Print the lines from the one containing "A.Y. 2024/2025" through the end of the material below, both included, exactly as they appear and without pictures.

======

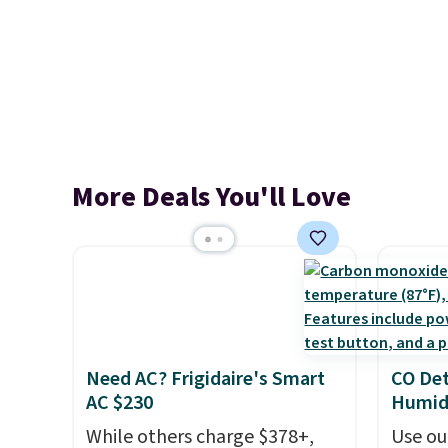
More Deals You'll Love
Need AC? Frigidaire's Smart
CO Det
AC $230
Humidi
While others charge $378+,
Use ou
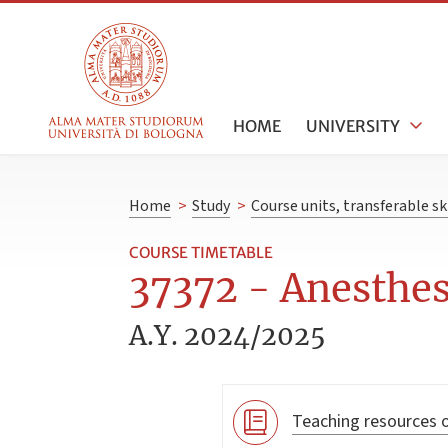
HOME
UNIVERSITY
Home
>
Study
>
Course units, transferable s
COURSE TIMETABLE
37372 - Anesthes
A.Y. 2024/2025
Teaching resources o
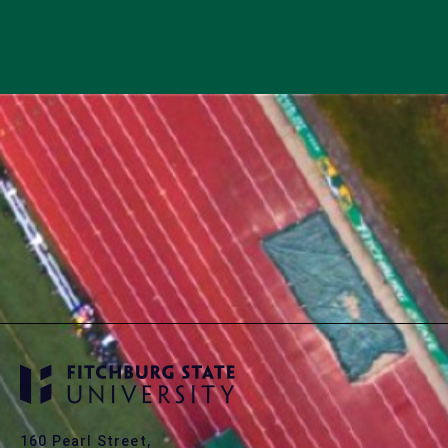
160 Pearl Street,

======

**FINISHED TASK**
A.Y. 2024/2025
Teaching resources o
160 Pearl Street,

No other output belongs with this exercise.